Department of Health and Human Services data reported by the New York Times has detailed average U.S. hospital and ICU bed occupancy rates for the week ending December 03. It paints an extremely disturbing picture of health system that is buckling under the strain of the pandemic in some parts of the country. Current hospital capacity stands at 59 percent while ICU occupancy is 72 percent, with both figures climbing steadly. The numbers are already significantly higher than that in some parts of the country. 2,200 counties were included in the analysis and the average hospital is 90 percent in 126 of them and well above that in some countries in Kentucky, Georgia, Minnesota, Oklahoma and Texas.

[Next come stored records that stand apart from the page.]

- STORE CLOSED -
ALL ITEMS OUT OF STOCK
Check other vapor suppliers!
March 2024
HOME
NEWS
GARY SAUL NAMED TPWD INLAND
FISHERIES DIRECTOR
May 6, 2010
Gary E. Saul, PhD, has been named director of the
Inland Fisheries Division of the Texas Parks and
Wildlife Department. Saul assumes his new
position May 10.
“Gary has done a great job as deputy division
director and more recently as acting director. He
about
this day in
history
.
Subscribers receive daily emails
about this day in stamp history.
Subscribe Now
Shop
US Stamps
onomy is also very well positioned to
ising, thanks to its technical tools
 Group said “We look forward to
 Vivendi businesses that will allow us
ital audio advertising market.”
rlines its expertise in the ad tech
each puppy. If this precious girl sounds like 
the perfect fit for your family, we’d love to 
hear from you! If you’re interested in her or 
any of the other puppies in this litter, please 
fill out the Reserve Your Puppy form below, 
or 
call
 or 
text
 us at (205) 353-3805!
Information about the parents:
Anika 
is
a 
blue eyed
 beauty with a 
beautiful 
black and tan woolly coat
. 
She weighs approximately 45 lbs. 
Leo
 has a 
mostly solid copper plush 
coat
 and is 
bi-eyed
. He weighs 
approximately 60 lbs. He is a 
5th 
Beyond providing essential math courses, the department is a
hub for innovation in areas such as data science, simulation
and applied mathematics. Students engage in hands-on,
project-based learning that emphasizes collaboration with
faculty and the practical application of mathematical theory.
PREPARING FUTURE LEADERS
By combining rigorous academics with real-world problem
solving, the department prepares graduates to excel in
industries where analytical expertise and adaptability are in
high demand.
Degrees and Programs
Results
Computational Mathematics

According to the dataset, ICU bed capacity is already at or above 100 percent in 113 hospital service areas with the highest occupancy rate seen in Cullman, Alabama, at 131 percent. It also looked at how things are developing in areas with a high population, an ominous trend which is illustrated on this map. There are zero ICU beds available in Albuquerque, for example, which has an occupancy rate of 116 percent. In Baton Rouge, that figure is 106 percent while it stands at 107 percent in Ogden, Utah. The New York Times described the situation in El Paso as marginally better with 13 free ICU beds out of 400 in total, which still makes for an occupancy rate of 95 percent.
More than a third of Americans now live in areas that are running critically short of free ICU beds and that hospitals serving 100 million people reported fewer than 15 available intensive care beds at theend of last week. The situation is worse in some places, however, particularly acrossa swathe of Midwest, South and Southwest. One in 10 people in those areas live in an area where ICU beds are completely full or 95 percent full. The disturbing hospital-level data comes as the U.S. registered more than 3,00 deaths in 24 hours for the first time. With an FDA panel meeting to consider approving Pfizer's vaccine, there is some badly needed hope on the horizon.